A microphysiological system with a synthetic hemoglobin, Blood Substitute, for mechanistic assessment of drug-induced liver injury - Drug induced liver injury (DILI) is a concern for patients, clinicians, the FDA, and the pharmaceutical industry
as the leading cause of clinical drug attrition and post-marketing drug withdrawals. According to the FDA, DILI
has been the most frequent cause of safety-related drug withdrawals for the past 50 years. As a potential
solution to the problem, the IQ-MPS Affiliate to the International Consortium for Innovation and Quality in
Pharmaceutical Development highlighted the need to qualify human liver microphysiological systems (MPS) for
DILI context of use (CoU) with a set of pragmatic engineering and quality requirements for the MPS
implementation into standard operating procedures. During an ongoing NCATS SBIR, Lena Biosciences (LB)
developed and commercialized an SLAS-standardized, Perfused Organ Panel MPS that meets these
prerequisites. The ultimate goal of this SBIR is to qualify the MPS with a revolutionary synthetic hemoglobin,
Blood Substitute, for DILI CoU using the guidance of the FDA CDER and the IQ-MPS Affiliate.
Our recent publication (Front. Mol. Biosci. 2020) shows that the MPS restores cellular oxidative metabolism in
diverse, perfused, 3D liver models, significantly increasing cell respiration by mitochondrial electron transport
chain, CYP450 oxidation required for metabolism of drugs, and OXPHOS ATP production required for holistic
cell function, and all cell processes from active transport of molecules across the cell membrane to organelle
function. An OXPHOS-competent model of cellular redox homeostasis will provide in vivo-like cell sensitivity to
drugs and their reactive metabolites and free radicals, and drug-induced oxidative and nitrosative stress that
leads to the loss of cellular antioxidant defense for comprehensive characterization of DILI threats, positioning
the MPS to adequately meet biological qualification prerequisites for DILI CoU.

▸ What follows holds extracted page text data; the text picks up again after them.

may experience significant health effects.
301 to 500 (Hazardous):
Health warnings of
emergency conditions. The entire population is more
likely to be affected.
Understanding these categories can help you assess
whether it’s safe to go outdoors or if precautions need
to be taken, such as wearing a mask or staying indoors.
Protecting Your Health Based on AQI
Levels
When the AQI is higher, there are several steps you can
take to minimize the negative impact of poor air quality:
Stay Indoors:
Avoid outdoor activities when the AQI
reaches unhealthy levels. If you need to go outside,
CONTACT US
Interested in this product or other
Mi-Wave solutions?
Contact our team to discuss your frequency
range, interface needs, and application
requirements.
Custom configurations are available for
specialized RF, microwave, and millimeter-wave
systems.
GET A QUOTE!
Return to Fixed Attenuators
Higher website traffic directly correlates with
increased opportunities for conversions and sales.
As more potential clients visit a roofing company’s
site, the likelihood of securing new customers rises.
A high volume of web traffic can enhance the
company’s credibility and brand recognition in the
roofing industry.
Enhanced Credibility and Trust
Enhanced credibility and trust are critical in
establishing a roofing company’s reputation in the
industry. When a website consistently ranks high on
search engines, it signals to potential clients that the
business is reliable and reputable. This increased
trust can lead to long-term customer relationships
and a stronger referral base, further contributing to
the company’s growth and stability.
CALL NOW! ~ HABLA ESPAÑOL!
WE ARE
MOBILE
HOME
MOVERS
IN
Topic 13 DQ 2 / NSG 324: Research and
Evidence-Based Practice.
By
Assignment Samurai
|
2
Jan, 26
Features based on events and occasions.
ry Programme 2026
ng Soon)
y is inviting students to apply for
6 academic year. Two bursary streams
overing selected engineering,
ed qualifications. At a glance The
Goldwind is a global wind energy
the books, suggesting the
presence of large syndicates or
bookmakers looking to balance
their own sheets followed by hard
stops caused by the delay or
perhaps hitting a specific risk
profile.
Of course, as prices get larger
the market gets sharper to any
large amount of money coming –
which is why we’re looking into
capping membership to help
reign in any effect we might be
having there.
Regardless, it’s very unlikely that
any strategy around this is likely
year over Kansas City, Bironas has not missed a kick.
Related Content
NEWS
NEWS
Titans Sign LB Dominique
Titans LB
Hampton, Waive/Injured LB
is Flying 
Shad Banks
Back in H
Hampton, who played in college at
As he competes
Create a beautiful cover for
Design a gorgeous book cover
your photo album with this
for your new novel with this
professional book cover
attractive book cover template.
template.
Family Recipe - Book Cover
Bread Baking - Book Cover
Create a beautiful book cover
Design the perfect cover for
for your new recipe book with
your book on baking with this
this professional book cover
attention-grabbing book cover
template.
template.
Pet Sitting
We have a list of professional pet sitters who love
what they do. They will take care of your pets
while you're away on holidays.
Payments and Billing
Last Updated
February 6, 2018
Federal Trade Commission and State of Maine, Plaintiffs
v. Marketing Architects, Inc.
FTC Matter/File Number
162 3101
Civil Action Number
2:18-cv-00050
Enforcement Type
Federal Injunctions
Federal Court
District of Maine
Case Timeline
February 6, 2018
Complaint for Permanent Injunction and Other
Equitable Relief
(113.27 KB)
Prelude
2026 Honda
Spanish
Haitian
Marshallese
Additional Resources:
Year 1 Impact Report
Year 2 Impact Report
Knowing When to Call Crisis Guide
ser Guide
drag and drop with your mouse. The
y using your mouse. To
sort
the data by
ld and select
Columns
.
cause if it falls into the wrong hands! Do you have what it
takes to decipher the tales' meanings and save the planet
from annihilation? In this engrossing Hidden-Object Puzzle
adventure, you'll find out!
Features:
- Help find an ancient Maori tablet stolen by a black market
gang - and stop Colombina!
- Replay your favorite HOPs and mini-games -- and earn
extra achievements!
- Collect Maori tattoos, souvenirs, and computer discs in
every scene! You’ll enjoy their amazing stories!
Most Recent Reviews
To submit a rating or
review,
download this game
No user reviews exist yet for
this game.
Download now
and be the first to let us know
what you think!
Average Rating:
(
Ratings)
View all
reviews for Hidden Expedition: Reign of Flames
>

While numerous factors contributing to DILI have been reported, to date there is no consensus on the rank of
these factors for in vitro testing using primary human cells, and on the types of in vitro assays that are the most
relevant for DILI prevention. Therefore, in this SBIR we will focus on testing those compounds that the drug
industry found the most difficult to de-risk, examine the role of oxidative cell stress in the sequence of cellular
events that lead to DILI, provide mechanism-informative insight into the DILI sequelae using a battery of
assays to isolate the trigger(s) and identify causalities, and resolve temporal and log-fold change in
biomarkers, including the FDA-designated biomarkers for clinical exploration, relative to vehicle controls and in
relation with the coinciding rise of ALT and ALP, clinical DILI biomarkers, in order to isolate those with the
highest log-fold change and specificity at low or moderate ALT.
To successfully carry out the studies and ensure the project’s success, we have assembled a team of experts
in advanced, OXPHOS-competent cell cultures (LB), and predictive screening of drug-induced livery injury (Dr.
Salman Khetani, UIC).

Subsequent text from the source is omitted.